Supplied records: Begin

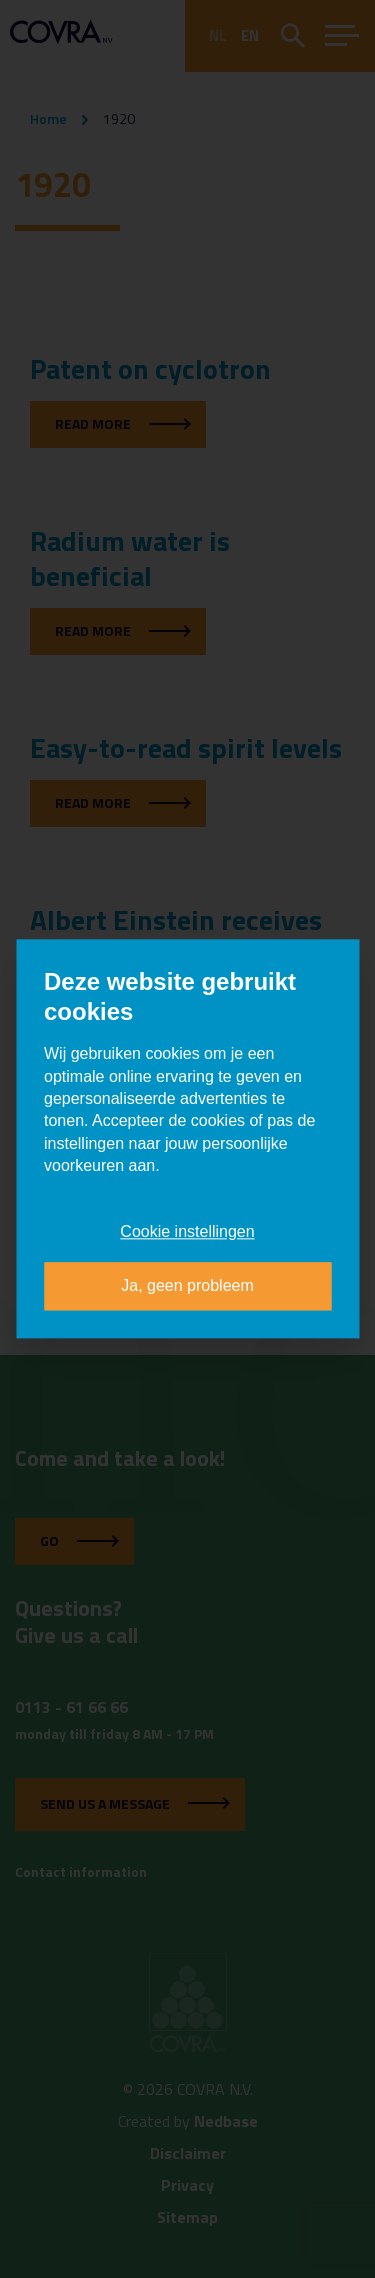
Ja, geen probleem (187, 1286)
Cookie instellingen (187, 1231)
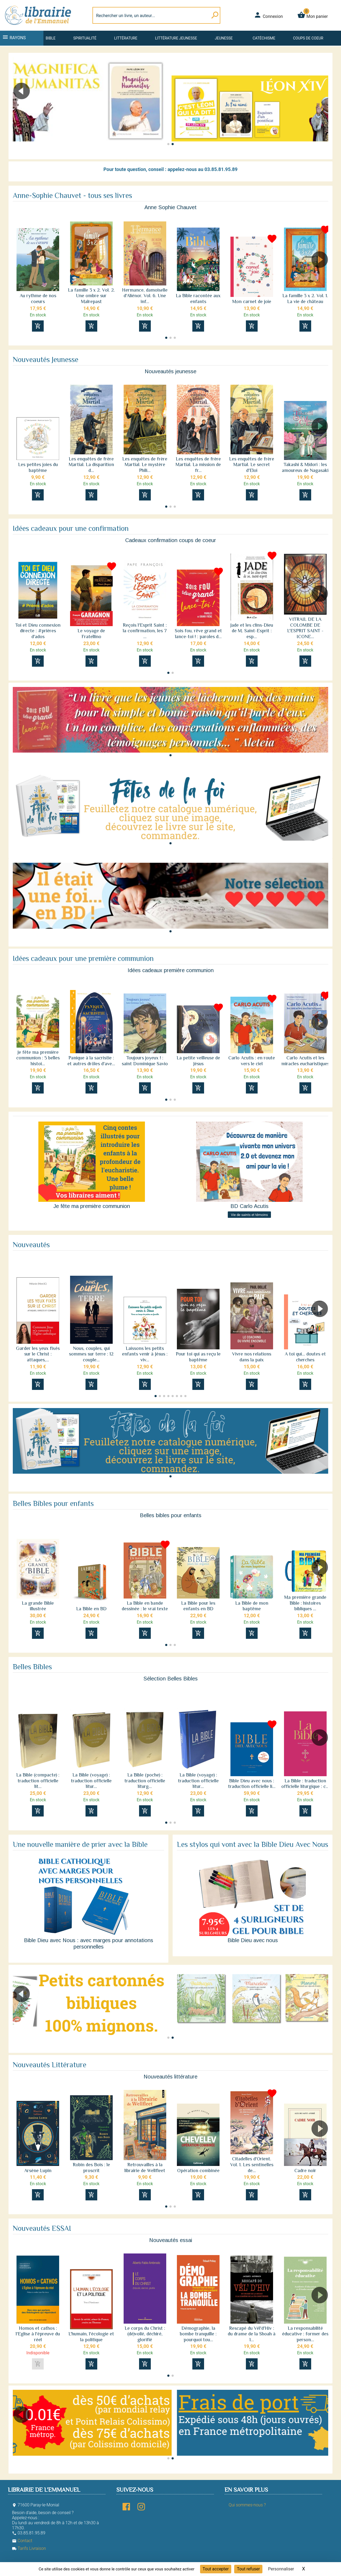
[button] (322, 106)
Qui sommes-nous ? (247, 2504)
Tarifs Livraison (29, 2548)
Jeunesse (224, 38)
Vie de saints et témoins (249, 1215)
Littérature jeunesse (176, 38)
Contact (22, 2540)
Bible (50, 38)
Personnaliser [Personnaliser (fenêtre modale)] (281, 2568)
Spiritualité (84, 38)
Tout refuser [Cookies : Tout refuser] (248, 2568)
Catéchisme (264, 38)
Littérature (125, 38)
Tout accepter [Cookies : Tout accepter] (216, 2568)
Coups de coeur (308, 38)
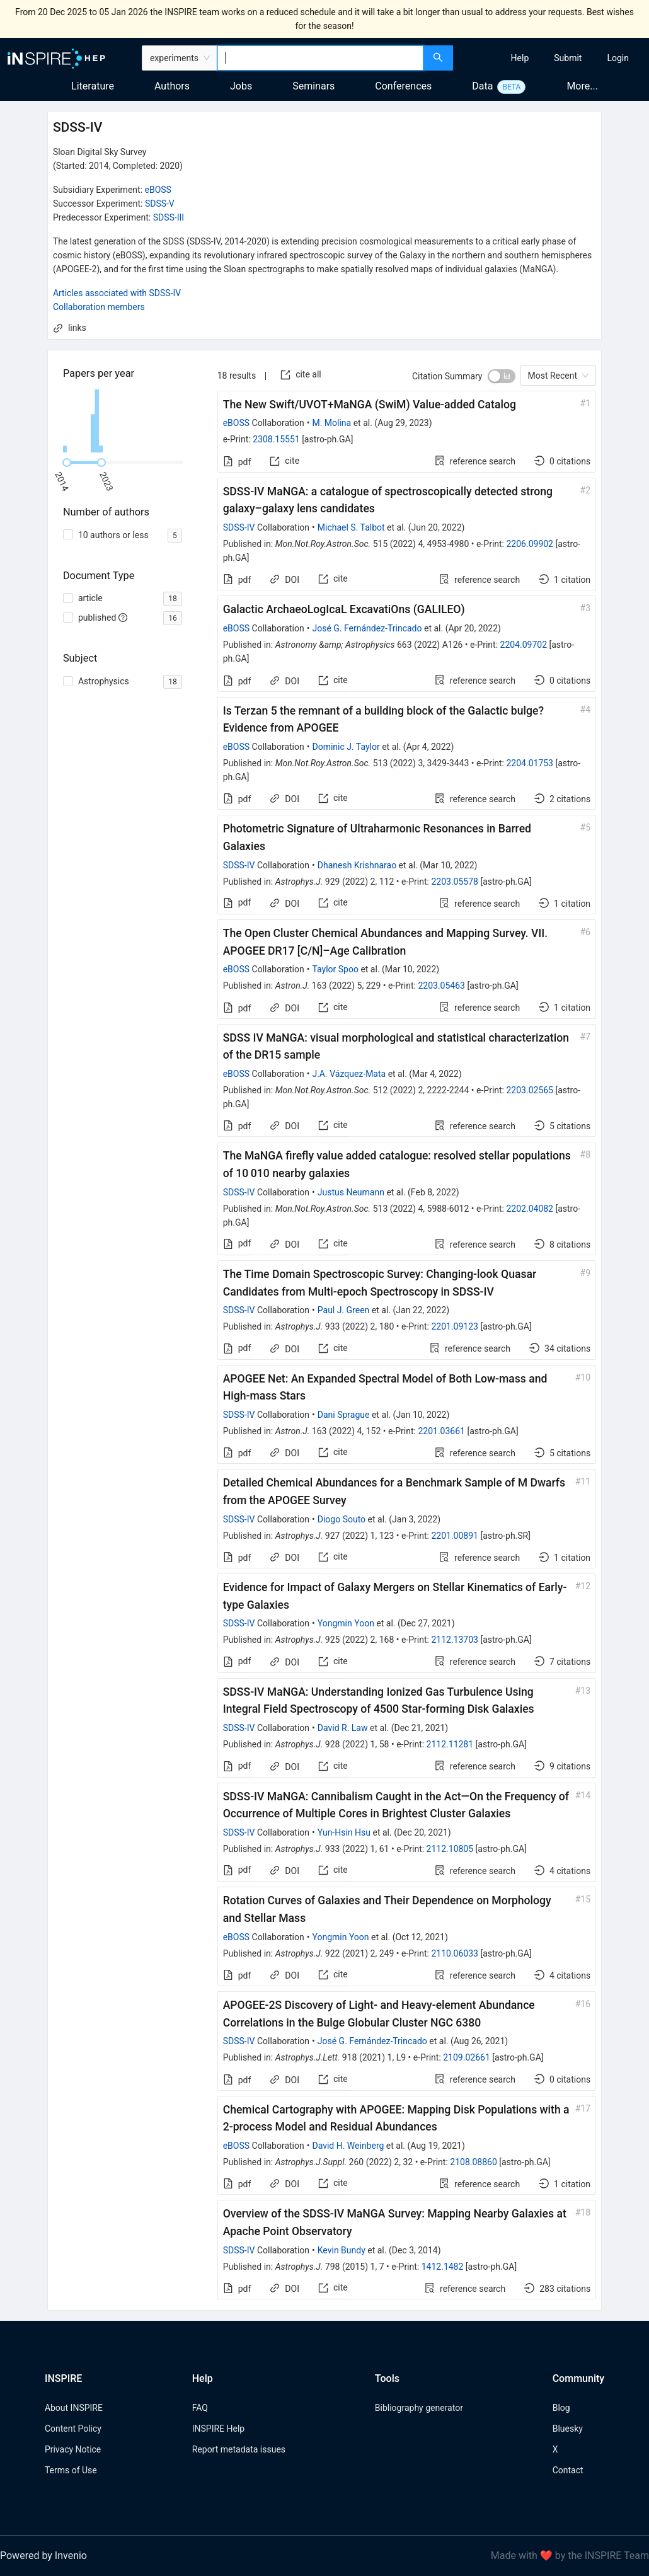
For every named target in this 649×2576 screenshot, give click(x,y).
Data (482, 86)
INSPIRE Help (218, 2429)
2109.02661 (466, 2057)
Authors (172, 86)
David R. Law (343, 1728)
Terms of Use (71, 2470)
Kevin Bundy (341, 2250)
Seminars (313, 86)
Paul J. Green (344, 1310)
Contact (568, 2470)
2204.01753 (529, 763)
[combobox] (320, 58)
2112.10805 (450, 1849)
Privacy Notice (73, 2449)
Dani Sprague (344, 1415)
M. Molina (331, 423)
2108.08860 (473, 2162)
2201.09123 (454, 1326)
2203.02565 (529, 1090)
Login (618, 58)
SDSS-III (168, 217)
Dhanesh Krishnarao (357, 865)
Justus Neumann (351, 1192)
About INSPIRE (74, 2408)
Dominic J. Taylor (345, 747)
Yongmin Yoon (346, 1623)
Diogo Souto (341, 1519)
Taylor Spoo (335, 969)
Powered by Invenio (43, 2556)
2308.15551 (276, 439)
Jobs (241, 86)
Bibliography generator (419, 2408)
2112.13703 (454, 1640)
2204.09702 (524, 645)
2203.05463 (441, 985)
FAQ (200, 2408)
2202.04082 (529, 1209)
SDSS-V (160, 203)
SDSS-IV (239, 527)
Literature (92, 86)
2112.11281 (450, 1744)
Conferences (403, 86)
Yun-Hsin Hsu (344, 1832)
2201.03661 (441, 1431)
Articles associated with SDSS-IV (117, 293)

Supplied records: End

### [What you should do]
Nothing but the lines from the one with "2202.04082 (529, 1209)" through the end of the data above should be reproduced, each exactly, both ends included.

### [Written answer]
2202.04082 (529, 1209)
SDSS-V (160, 203)
SDSS-IV (239, 527)
Literature (92, 86)
2112.11281 (450, 1744)
Conferences (403, 86)
Yun-Hsin Hsu (344, 1832)
2201.03661 (441, 1431)
Articles associated with SDSS-IV (117, 293)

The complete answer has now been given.